Одна из них свистнула. Ее свист был адресован мне. Вторая сделала какой-то непонятный жест рукой. Прекрасная негритянка высунула язык и стала вертеть им меж губами. Это уже внушало страх… Избежать встречи я не мог, стыдно. Неужели я дошел до того, что должен бежать от женщин… Я, кавказский мужчина.
Но эта парочка не знала, что такое кавказский мужчина. Не могли они знать так-же, что кроется под этим моим смокингом… У них были мерки американских реклам. И они смело надвигались на меня. Подошли, что-то произнесли раздельно-ритмичное в стиле рэп и, с двух сторон крепко схватив меня под руки, с шумом двинулись вперед.

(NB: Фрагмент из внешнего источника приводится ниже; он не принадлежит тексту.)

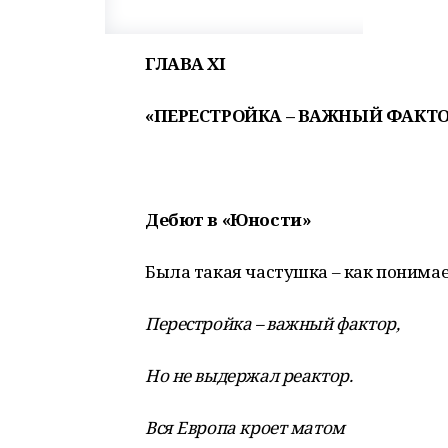
ГЛАВА
XI
«
ПЕРЕСТРОЙКА – ВАЖНЫЙ ФАКТО
Дебют в «Юности»
Была такая частушка – как понимаем
Перестройка – важный фактор,
Но не выдержал реактор.
Вся Европа кроет матом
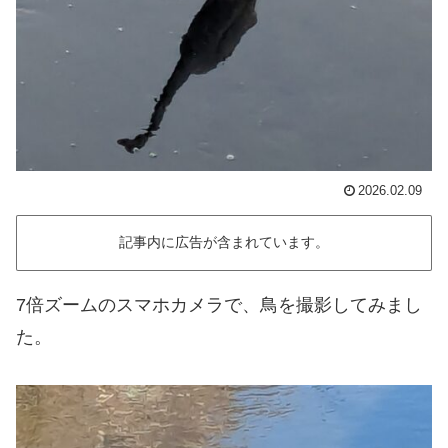
2026.02.09
記事内に広告が含まれています。
7倍ズームのスマホカメラで、鳥を撮影してみまし
た。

Еле волоча ноги, я смотрел то на одну, то на другую, хотел приноровиться к их шагу, принять их, как говориться, по-мужски, но их агрессивность была непреодолима. Я понял, что надо активизироваться самому, но они так крепко держали меня под руки, что какая-либо самостоятельность с моей стороны исключалась.

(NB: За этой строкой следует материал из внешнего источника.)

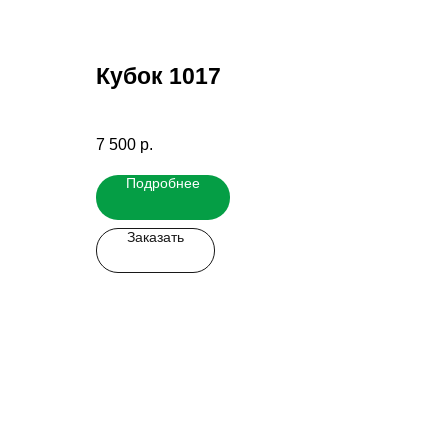
Кубок 1017
7 500
р.
Подробнее
Заказать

Женщины довели меня до одного из неосвещенных уголков грузовой пристани, и я подвергся насилию темноты, алкоголя, духов и табака. Белая женщина схватилась рукой за мой член, негритянка взяла в свои толстые губы мой рот и нос, и мне показалось, что моя голова умещается в полости ее рта, как голова дрессировщика в пасти льва. В мгновенном кошмаре надвинулись друг на друга небоскребы, негры, могучие бедра рекламных американок, свист полицейских машин, горестный рот Гены, — и я заорал. Негритянка снова закрыла мне рот, взяв его в обод своих губ, а белая женщина неожиданно ударила меня. Я протянул руку, чтобы ответить на удар. Впервые в жизни я попытался поднять руку на женщину. И тут с ее головы слетел парик. О Боже, под париком оказалась мужская голова! Охваченный ужасом, я заорал так, что мой крик достиг облаков! Или так мне показалось, потому что взгляд мой был направлен в небеса.

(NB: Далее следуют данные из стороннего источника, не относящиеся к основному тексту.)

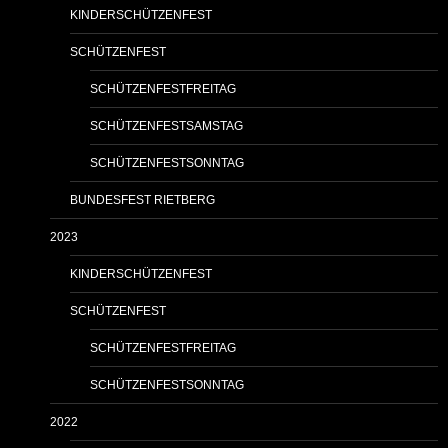
KINDERSCHÜTZENFEST
SCHÜTZENFEST
SCHÜTZENFESTFREITAG
SCHÜTZENFESTSAMSTAG
SCHÜTZENFESTSONNTAG
BUNDESFEST RIETBERG
2023
KINDERSCHÜTZENFEST
SCHÜTZENFEST
SCHÜTZENFESTFREITAG
SCHÜTZENFESTSONNTAG
2022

Издали, со стороны «Владивостока» до меня долетали русские слова, и я закричал тоже по-русски: «Помогите!». Негритянка с мужской головой нанесла мне удар в висок, сила земного притяжения многократно возросла, и асфальт с силой ударился о мое лицо. Белая «красотка» пнула меня ногой в живот, и они, эти непонятные мужчины в женском одеянии, скрылись в темноте.
Больше я ничего не видел, кровь заливала мне глаза, кишки готовы были вырваться из тела. Потом я услышал русскую речь.Похоже, это были матросы. «Он не из наших», — сказал один. «Не наше дело», — сказал другой. «Из одной, видать, компании, кто знает, чего они тут не поделили», — сказал третий, и их шаги, голоса и смех удалились. Мне хотелось окликнуть их, объяснить случившееся, но рот не открывался, и все тонуло в зыбком тумане.
Америка, Америка, мать твою!

Крик в неизвестность

Времени больше не существует: ни ночи нет, ни дня, ни месяцев, ни минут… Земля круглая, океан распластан на ней… Наверху асфальт, внизу асфальт… Одна улица здесь, другая — в Ереване… Они пересекаются, и на перекрестке — железный столб. На столбе шапка, под шапкой — парик. Одна нога у столба мужская, другая — женская. С одной стороны столба вырастает рука и, удлиняясь, становится железной проволокой, вот на ней вырастают колючки, и проволока с тонким посвистом кружится над кораблями, над темным океаном и… впивается мне в лицо. Я пытаюсь выдернуть колючую проволоку, ощупываю челюсть. Проволока уползает из-под пальцев, перемещается вниз и глубоко впивается в живот. Хочу ее схватить, но проволока очень ловко увертывается. Открываю глаза, чтобы увидеть наконец эту колючку, но она уже исчезла в моем теле.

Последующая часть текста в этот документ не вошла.